- [Task item]:
Would you set down every entry shown below, precisely as written?

- [Given records]:
= = = = =

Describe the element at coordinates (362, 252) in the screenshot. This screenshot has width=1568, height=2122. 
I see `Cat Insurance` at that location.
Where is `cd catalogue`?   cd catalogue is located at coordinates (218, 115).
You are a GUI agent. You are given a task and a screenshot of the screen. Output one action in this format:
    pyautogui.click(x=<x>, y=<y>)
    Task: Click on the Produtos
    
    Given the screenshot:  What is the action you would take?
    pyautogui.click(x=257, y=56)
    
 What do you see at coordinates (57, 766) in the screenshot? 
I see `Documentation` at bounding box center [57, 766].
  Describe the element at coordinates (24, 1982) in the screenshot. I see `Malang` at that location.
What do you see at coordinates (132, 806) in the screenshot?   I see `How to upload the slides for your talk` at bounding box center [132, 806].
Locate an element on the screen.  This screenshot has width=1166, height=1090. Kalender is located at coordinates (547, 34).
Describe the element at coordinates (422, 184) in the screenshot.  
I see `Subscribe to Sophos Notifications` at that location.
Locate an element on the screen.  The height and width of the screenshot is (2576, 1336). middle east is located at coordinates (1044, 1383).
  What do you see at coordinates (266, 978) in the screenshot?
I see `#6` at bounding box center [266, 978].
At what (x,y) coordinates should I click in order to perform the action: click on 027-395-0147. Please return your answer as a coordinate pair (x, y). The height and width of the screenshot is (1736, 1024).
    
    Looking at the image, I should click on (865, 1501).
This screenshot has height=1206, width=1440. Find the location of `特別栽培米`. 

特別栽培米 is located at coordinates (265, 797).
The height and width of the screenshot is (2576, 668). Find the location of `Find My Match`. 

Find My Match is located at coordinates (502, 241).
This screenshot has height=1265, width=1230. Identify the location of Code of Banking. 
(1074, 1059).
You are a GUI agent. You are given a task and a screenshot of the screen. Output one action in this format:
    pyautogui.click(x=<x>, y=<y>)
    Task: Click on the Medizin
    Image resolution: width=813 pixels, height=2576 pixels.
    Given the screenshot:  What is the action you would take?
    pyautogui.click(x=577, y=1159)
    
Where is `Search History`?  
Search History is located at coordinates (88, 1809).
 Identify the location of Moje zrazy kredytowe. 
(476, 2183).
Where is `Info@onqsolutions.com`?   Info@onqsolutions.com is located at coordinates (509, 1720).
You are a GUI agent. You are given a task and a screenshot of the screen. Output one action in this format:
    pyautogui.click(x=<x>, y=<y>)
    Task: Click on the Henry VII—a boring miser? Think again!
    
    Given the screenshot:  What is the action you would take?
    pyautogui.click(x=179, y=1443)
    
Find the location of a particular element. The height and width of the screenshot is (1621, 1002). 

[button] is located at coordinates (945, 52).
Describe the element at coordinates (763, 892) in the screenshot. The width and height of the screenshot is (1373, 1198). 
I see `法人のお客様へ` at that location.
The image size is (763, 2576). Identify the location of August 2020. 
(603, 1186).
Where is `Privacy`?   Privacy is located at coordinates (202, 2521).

= = = = =

- [Exercise answer]:
Describe the element at coordinates (362, 252) in the screenshot. This screenshot has width=1568, height=2122. 
I see `Cat Insurance` at that location.
Where is `cd catalogue`?   cd catalogue is located at coordinates (218, 115).
You are a GUI agent. You are given a task and a screenshot of the screen. Output one action in this format:
    pyautogui.click(x=<x>, y=<y>)
    Task: Click on the Produtos
    
    Given the screenshot:  What is the action you would take?
    pyautogui.click(x=257, y=56)
    
 What do you see at coordinates (57, 766) in the screenshot? 
I see `Documentation` at bounding box center [57, 766].
  Describe the element at coordinates (24, 1982) in the screenshot. I see `Malang` at that location.
What do you see at coordinates (132, 806) in the screenshot?   I see `How to upload the slides for your talk` at bounding box center [132, 806].
Locate an element on the screen.  This screenshot has width=1166, height=1090. Kalender is located at coordinates (547, 34).
Describe the element at coordinates (422, 184) in the screenshot.  
I see `Subscribe to Sophos Notifications` at that location.
Locate an element on the screen.  The height and width of the screenshot is (2576, 1336). middle east is located at coordinates (1044, 1383).
  What do you see at coordinates (266, 978) in the screenshot?
I see `#6` at bounding box center [266, 978].
At what (x,y) coordinates should I click in order to perform the action: click on 027-395-0147. Please return your answer as a coordinate pair (x, y). The height and width of the screenshot is (1736, 1024).
    
    Looking at the image, I should click on (865, 1501).
This screenshot has height=1206, width=1440. Find the location of `特別栽培米`. 

特別栽培米 is located at coordinates (265, 797).
The height and width of the screenshot is (2576, 668). Find the location of `Find My Match`. 

Find My Match is located at coordinates (502, 241).
This screenshot has height=1265, width=1230. Identify the location of Code of Banking. 
(1074, 1059).
You are a GUI agent. You are given a task and a screenshot of the screen. Output one action in this format:
    pyautogui.click(x=<x>, y=<y>)
    Task: Click on the Medizin
    Image resolution: width=813 pixels, height=2576 pixels.
    Given the screenshot:  What is the action you would take?
    pyautogui.click(x=577, y=1159)
    
Where is `Search History`?  
Search History is located at coordinates (88, 1809).
 Identify the location of Moje zrazy kredytowe. 
(476, 2183).
Where is `Info@onqsolutions.com`?   Info@onqsolutions.com is located at coordinates (509, 1720).
You are a GUI agent. You are given a task and a screenshot of the screen. Output one action in this format:
    pyautogui.click(x=<x>, y=<y>)
    Task: Click on the Henry VII—a boring miser? Think again!
    
    Given the screenshot:  What is the action you would take?
    pyautogui.click(x=179, y=1443)
    
Find the location of a particular element. The height and width of the screenshot is (1621, 1002). 

[button] is located at coordinates (945, 52).
Describe the element at coordinates (763, 892) in the screenshot. The width and height of the screenshot is (1373, 1198). 
I see `法人のお客様へ` at that location.
The image size is (763, 2576). Identify the location of August 2020. 
(603, 1186).
Where is `Privacy`?   Privacy is located at coordinates (202, 2521).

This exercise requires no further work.